--- YOUR GOAL ---
Search the data for the word "clients" and copy each line that has it.

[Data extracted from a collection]
- - - - -

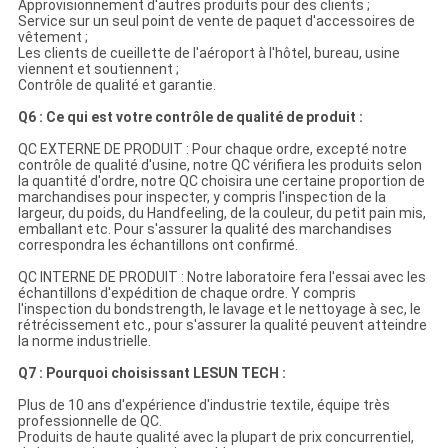
Approvisionnement d'autres produits pour des clients ;
Service sur un seul point de vente de paquet d'accessoires de
vêtement ;
Les clients de cueillette de l'aéroport à l'hôtel, bureau, usine
viennent et soutiennent ;
Contrôle de qualité et garantie.
Q6 : Ce qui est votre contrôle de qualité de produit :
QC EXTERNE DE PRODUIT : Pour chaque ordre, excepté notre
contrôle de qualité d'usine, notre QC vérifiera les produits selon
la quantité d'ordre, notre QC choisira une certaine proportion de
marchandises pour inspecter, y compris l'inspection de la
largeur, du poids, du Handfeeling, de la couleur, du petit pain mis,
emballant etc. Pour s'assurer la qualité des marchandises
correspondra les échantillons ont confirmé.
QC INTERNE DE PRODUIT : Notre laboratoire fera l'essai avec les
échantillons d'expédition de chaque ordre. Y compris
l'inspection du bondstrength, le lavage et le nettoyage à sec, le
rétrécissement etc., pour s'assurer la qualité peuvent atteindre
la norme industrielle.
Q7 : Pourquoi choisissant LESUN TECH :
Plus de 10 ans d'expérience d'industrie textile, équipe très
professionnelle de QC.
Produits de haute qualité avec la plupart de prix concurrentiel,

- - - - -

--- COMPLETED EXERCISE ---
Approvisionnement d'autres produits pour des clients ;
Les clients de cueillette de l'aéroport à l'hôtel, bureau, usine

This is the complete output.